Product Liability in Aviation

It is difficult to precisely define the term Product Liability. A general understanding of the same revolves around the liability resulting from the damage caused by defective products.[43] Robert. D. Hursh defines Product Liability as ‘the liability of a manufacturer, processor or non-manufacturing seller for injury to the person or property of a buyer or third party caused by a product which has been sold’[44]. An example of the application of such liability in the aviation sector is the 1973 case of Maynard v. Stinson Aircraft[45] in which a passenger was awarded damages for injuries suffered by her after the Aircraft she was travelling in, caught fire.[46] The Warsaw Convention 1929 provides for rules relating to the enforcement of liabilities arising from international carriage by air. Article 28 of the Convention states the Courts which have jurisdiction for enforcement of such liability. These include the Court where the carrier is ordinarily resident, the court having jurisdiction at the principal place of business of the carrier or the place where the carrier maintains an establishment through which the contract has been made or the court having jurisdiction at the place of destination.[47] There has been a gradual evolution in the Practice of enforcing Product Liability. For instance, Courts in certain jurisdictions such as the United States have recognised the principle of Strict Liability in cases of Product Liability. But there is a lack of unanimity, over this subject, as many experts argue that enforcement of Product Liability should be based on statutory standards and not on a case by case basis. There is no Specific International Convention which has been adopted by the International Community on this subject matter. For Instance, the 1973 Hague Convention on the Law Applicable to Maintenance Obligations doesn’t apply in the instances where there is a direct acquisition of products and services by the injured person.[48]
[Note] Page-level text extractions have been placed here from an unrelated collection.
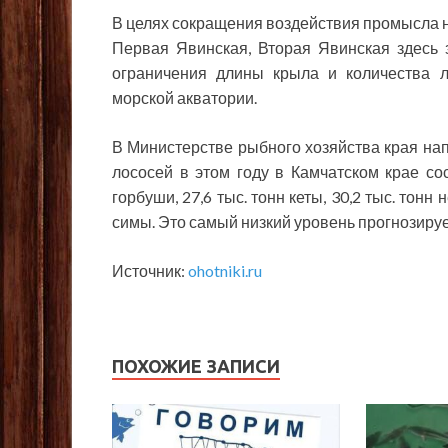
В целях сокращения воздействия промысла н
Первая Явинская, Вторая Явинская здес
ограничения длины крыла и количества 
морской акватории.
В Министерстве рыбного хозяйства края на
лососей в этом году в Камчатском крае сост
горбуши, 27,6 тыс. тонн кеты, 30,2 тыс. тонн 
симы. Это самый низкий уровень прогнозируе
Источник:
ohotniki.ru
ПОХОЖИЕ ЗАПИСИ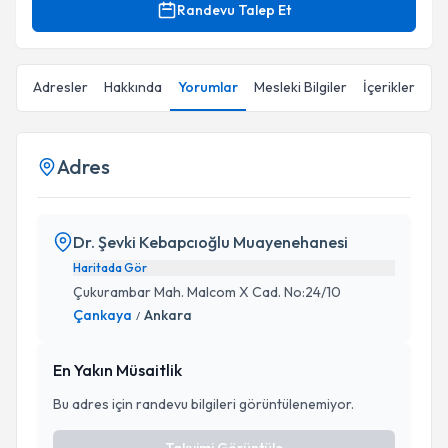
Randevu Talep Et
Adresler
Hakkında
Yorumlar
Mesleki Bilgiler
İçerikler
Adres
Dr. Şevki Kebapcıoğlu Muayenehanesi
Haritada Gör
Çukurambar Mah. Malcom X Cad. No:24/10
Çankaya
Ankara
/
En Yakın Müsaitlik
Bu adres için randevu bilgileri görüntülenemiyor.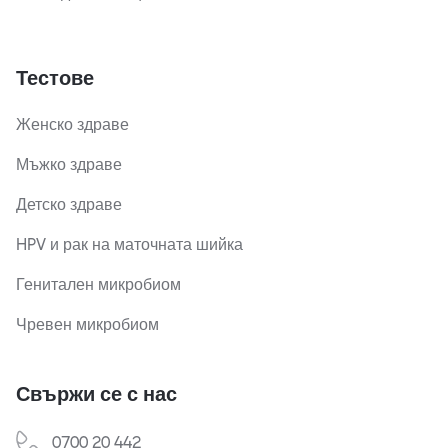
Тестове
Женско здраве
Мъжко здраве
Детско здраве
HPV и рак на маточната шийка
Генитален микробиом
Чревен микробиом
Свържи се с нас
0700 20 442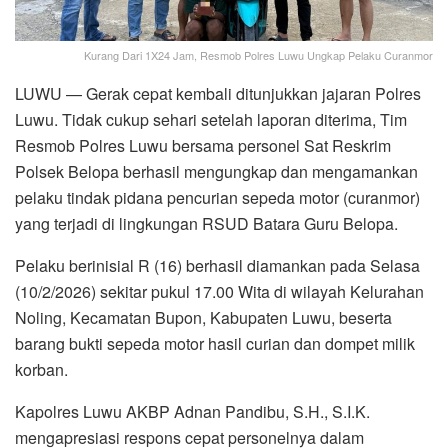
Kurang Dari 1X24 Jam, Resmob Polres Luwu Ungkap Pelaku Curanmor
LUWU — Gerak cepat kembali ditunjukkan jajaran Polres
Luwu. Tidak cukup sehari setelah laporan diterima, Tim
Resmob Polres Luwu bersama personel Sat Reskrim
Polsek Belopa berhasil mengungkap dan mengamankan
pelaku tindak pidana pencurian sepeda motor (curanmor)
yang terjadi di lingkungan RSUD Batara Guru Belopa.
Pelaku berinisial R (16) berhasil diamankan pada Selasa
(10/2/2026) sekitar pukul 17.00 Wita di wilayah Kelurahan
Noling, Kecamatan Bupon, Kabupaten Luwu, beserta
barang bukti sepeda motor hasil curian dan dompet milik
korban.
Kapolres Luwu AKBP Adnan Pandibu, S.H., S.I.K.
mengapresiasi respons cepat personelnya dalam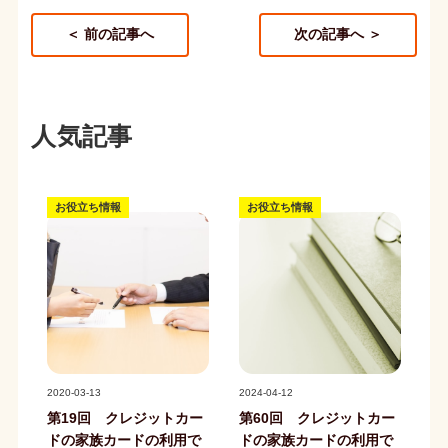
＜ 前の記事へ
次の記事へ ＞
人気記事
お役立ち情報
お役立ち情報
記事写真
記事写真
2020-03-13
2024-04-12
第19回 クレジットカー
第60回 クレジットカー
ドの家族カードの利用で
ドの家族カードの利用で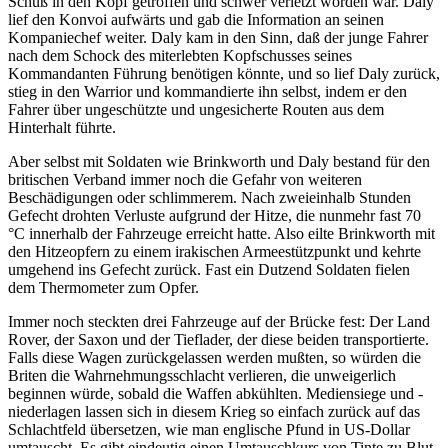
Schuß in den Kopf getroffen und schwer verletzt worden war. Daly
lief den Konvoi aufwärts und gab die Information an seinen
Kompaniechef weiter. Daly kam in den Sinn, daß der junge Fahrer
nach dem Schock des miterlebten Kopfschusses seines
Kommandanten Führung benötigen könnte, und so lief Daly zurück,
stieg in den Warrior und kommandierte ihn selbst, indem er den
Fahrer über ungeschützte und ungesicherte Routen aus dem
Hinterhalt führte.
Aber selbst mit Soldaten wie Brinkworth und Daly bestand für den
britischen Verband immer noch die Gefahr von weiteren
Beschädigungen oder schlimmerem. Nach zweieinhalb Stunden
Gefecht drohten Verluste aufgrund der Hitze, die nunmehr fast 70
°C innerhalb der Fahrzeuge erreicht hatte. Also eilte Brinkworth mit
den Hitzeopfern zu einem irakischen Armeestützpunkt und kehrte
umgehend ins Gefecht zurück. Fast ein Dutzend Soldaten fielen
dem Thermometer zum Opfer.
Immer noch steckten drei Fahrzeuge auf der Brücke fest: Der Land
Rover, der Saxon und der Tieflader, der diese beiden transportierte.
Falls diese Wagen zurückgelassen werden mußten, so würden die
Briten die Wahrnehmungsschlacht verlieren, die unweigerlich
beginnen würde, sobald die Waffen abkühlten. Mediensiege und -
niederlagen lassen sich in diesem Krieg so einfach zurück auf das
Schlachtfeld übersetzen, wie man englische Pfund in US-Dollar
umtauscht. Es gibt eindeutig einen Umtauschkurs von Tinte zu Blut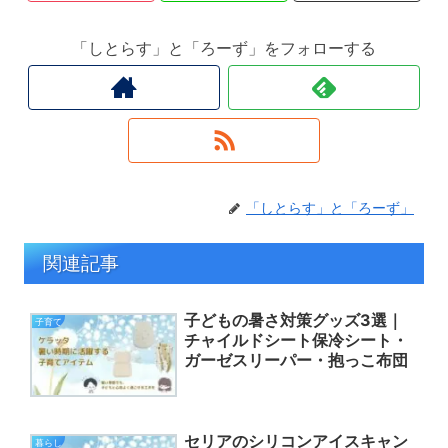
「しとらす」と「ろーず」をフォローする
「しとらす」と「ろーず」
関連記事
子どもの暑さ対策グッズ3選｜
子育て
チャイルドシート保冷シート・
ガーゼスリーパー・抱っこ布団
セリアのシリコンアイスキャン
暮らし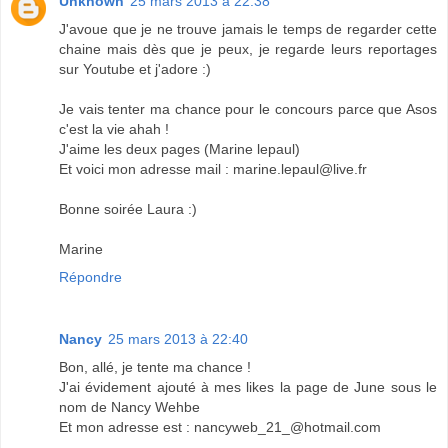
Unknown
25 mars 2013 à 22:38
J'avoue que je ne trouve jamais le temps de regarder cette
chaine mais dès que je peux, je regarde leurs reportages
sur Youtube et j'adore :)
Je vais tenter ma chance pour le concours parce que Asos
c'est la vie ahah !
J'aime les deux pages (Marine lepaul)
Et voici mon adresse mail : marine.lepaul@live.fr
Bonne soirée Laura :)
Marine
Répondre
Nancy
25 mars 2013 à 22:40
Bon, allé, je tente ma chance !
J'ai évidement ajouté à mes likes la page de June sous le
nom de Nancy Wehbe
Et mon adresse est : nancyweb_21_@hotmail.com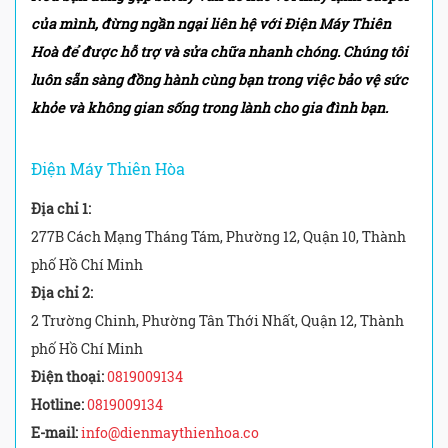
của mình, đừng ngần ngại liên hệ với Điện Máy Thiên
Hoà để được hỗ trợ và sửa chữa nhanh chóng. Chúng tôi
luôn sẵn sàng đồng hành cùng bạn trong việc bảo vệ sức
khỏe và không gian sống trong lành cho gia đình bạn.
Điện Máy Thiên Hòa
Địa chỉ 1:
277B Cách Mạng Tháng Tám, Phường 12, Quận 10, Thành
phố Hồ Chí Minh
Địa chỉ 2:
2 Trường Chinh, Phường Tân Thới Nhất, Quận 12, Thành
phố Hồ Chí Minh
Điện thoại:
0819009134
Hotline:
0819009134
E-mail:
info@dienmaythienhoa.co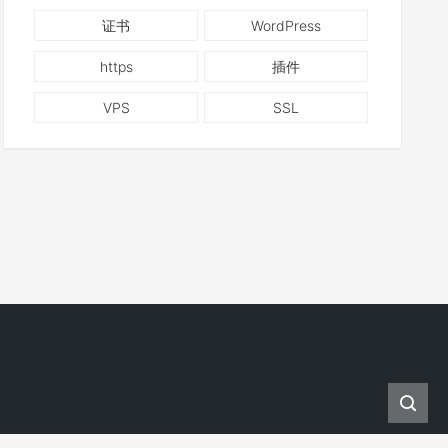
证书
WordPress
https
插件
VPS
SSL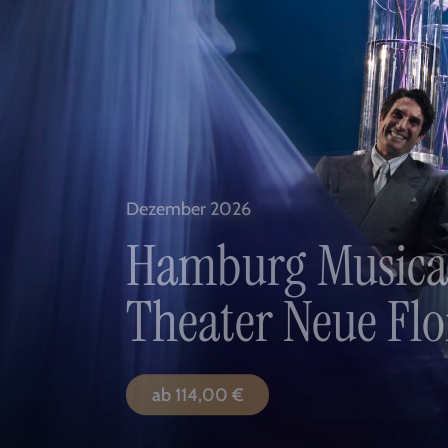
Dezember 2026
Hamburg Musicalf
Theater Neue Fl
ab
114,00
€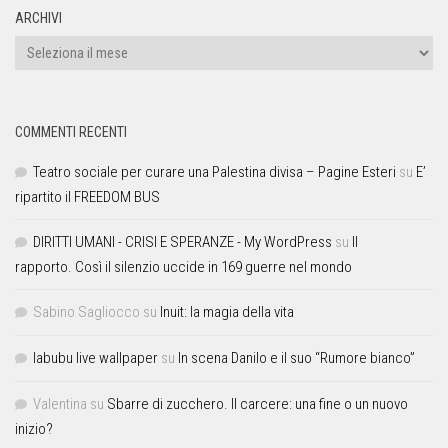
ARCHIVI
COMMENTI RECENTI
Teatro sociale per curare una Palestina divisa – Pagine Esteri
su
E’
ripartito il FREEDOM BUS
DIRITTI UMANI - CRISI E SPERANZE - My WordPress
su
Il
rapporto. Così il silenzio uccide in 169 guerre nel mondo
Sabino Sagliocco
su
Inuit: la magia della vita
labubu live wallpaper
su
In scena Danilo e il suo “Rumore bianco”
Valentina
su
Sbarre di zucchero. Il carcere: una fine o un nuovo
inizio?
Air Passenger Compensation

The Liability of an Air Carrier towards the victims of an air accident has become an important issue in litigation matters in relation to the Aviation Sector. At present, the Montreal Convention of 1999 contains provisions which deal with the issue of passenger compensation in the event of an Accident during international carriage.[49]  Article 17 of the Convention provides that it deals only with cases of death or bodily injury which are directly ‘caused’ by the accident. Thus, for the applicability of Article 17, there must be a direct relation between death or injury, and the operation of the aircraft. At the same time, several states have their own Municipal laws dealing with the issue.[50] In India, the Carriage by Air Act, 1972 governs the passenger compensation in the event of air accidents in the international carriage. Following India’s accession to the Montreal Convention in 2009, the Law has been amended to provide for greater liability and increased compensation by the Air Carriers.[51]

International Conventions and Rules with Respect to Code Sharing Agreements

Code Sharing is a strategy in the aviation sector which mainly involves one Airline (known as the Marketing or Contracting Carrier) advertising and selling the services of another Airline as its own. Consequentially transportation of passengers and cargo is undertaken by an airline (Operating Carrier) which is different from the one shown in Travel-related documents. While these agreements allow airlines to increase their Traffic, Profits and Service frequency, they have complicated the legal liabilities of Airlines.[52] Thus, the Guadalajara Convention 1961 was enacted which contains rules to identify the proper Defendant in case of a claim for non-performance of contract arising from the use of a Code-Shared Flight. Further, the Convention introduced a distinction between a Contractual and an Actual Carrier.[53]

Civil Aviation and Environmental Protection

The future development of aviation infrastructure is critically linked with prevention and control of environmental pollution mainly because of the fact that aviation has a wide impact on Environment. Noise Pollution remains the most pressing issue for aviation, and it remains high on the agenda of public concern particularly for those residents who live in the Vicinity of Airports.[54] There are certain concerns relating to air quality as studies reveal that the presence of Emissions of Nitrogen Oxide, Carbon Dioxide, Un-burnt hydrocarbons, Sulphur Dioxide and Fine Particulate Matter in areas around Airports.[55] Many reports show that Airports contribute to water pollution by dumping toxic chemicals such as Glycol.[56] Thus, for a sustainable global environment, it is incumbent to devise environmentally sound international and domestic policies on Civil Aviation. For instance, the Airport Noise and Capacity Act 1990 required that certain classes of Aircraft in the United States should be retrofitted to reduce noise levels.[57] In the Indian context, there is no specific legislation for the control of Aviation Pollution. Nonetheless, the general laws such as the Environment Protection Act 1986 are broad enough to provide limited scope for the control and abatement of this specific category of pollution.[58]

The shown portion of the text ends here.